For Vendors Selling Into Clinical Environments
Input integrity verification shouldn’t be an enterprise add-on or a configuration option. It should ship as a default. The same is true of monitoring dashboards for input statistics: vendors shouldn’t be the only party who can detect anomalies in their own system’s inputs.
Regulatory Situation
The MHRA is investigating under UK Medical Devices Regulations: the AI system is classified as a Class IIa medical device. The ICO is covering the data breach aspects. NHS England’s AI Assurance Framework, published in 2025, already includes adversarial robustness testing requirements for AI in clinical pathways. This incident will inform updated guidance, almost certainly in the direction of making those requirements more prescriptive.
The trust has committed to publishing a full incident report after clinical review and regulatory investigations conclude.
References
Frequently Asked Questions
- What is a universal adversarial perturbation (UAP) and how was it used in this attack?

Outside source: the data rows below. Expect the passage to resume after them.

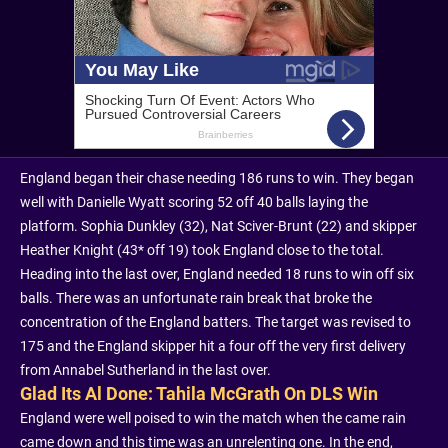
England began their chase needing 186 runs to win. They began
well with Danielle Wyatt scoring 52 off 40 balls laying the
platform. Sophia Dunkley (32), Nat Sciver-Brunt (22) and skipper
Heather Knight (43* off 19) took England close to the total.
Heading into the last over, England needed 18 runs to win off six
balls. There was an unfortunate rain break that broke the
concentration of the England batters. The target was revised to
175 and the England skipper hit a four off the very first delivery
from Annabel Sutherland in the last over.
Glad Its Al Done: Tahila McGrath On DLS Win
England were well poised to win the match when the came rain
came down and this time was an unrelenting one. In the end,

- A universal adversarial perturbation is a single noise pattern that, when added to many different inputs, causes systematic misclassification across all of them. Unlike per-image adversarial examples, a UAP only needs to be computed once and applied uniformly. In this incident, the attacker applied a UAP to chest X-ray images in the DICOM integration layer, causing the AI diagnostic system to produce high-confidence false negative results across hundreds of images.
- How did the attacker gain access to modify medical images without detection?
- The attacker compromised a service account with read/write access to the DICOM image staging directory in the integration layer between the PACS and the AI platform. Because the integration layer lacked granular audit logging and the AI platform had no image integrity verification, the perturbations were not detectable in any system logs at the point of initial investigation.
- What controls would have prevented or detected this adversarial attack on the medical AI system?
- Cryptographic signing of images at the point of PACS acquisition with signature verification before AI processing would have prevented the attack. Separating write credentials (PACS to queue) from read credentials (AI platform from queue), applying file-level audit logging to image queues, and deploying statistical input monitoring for pixel distribution anomalies would have dramatically reduced either the attack surface or the detection time.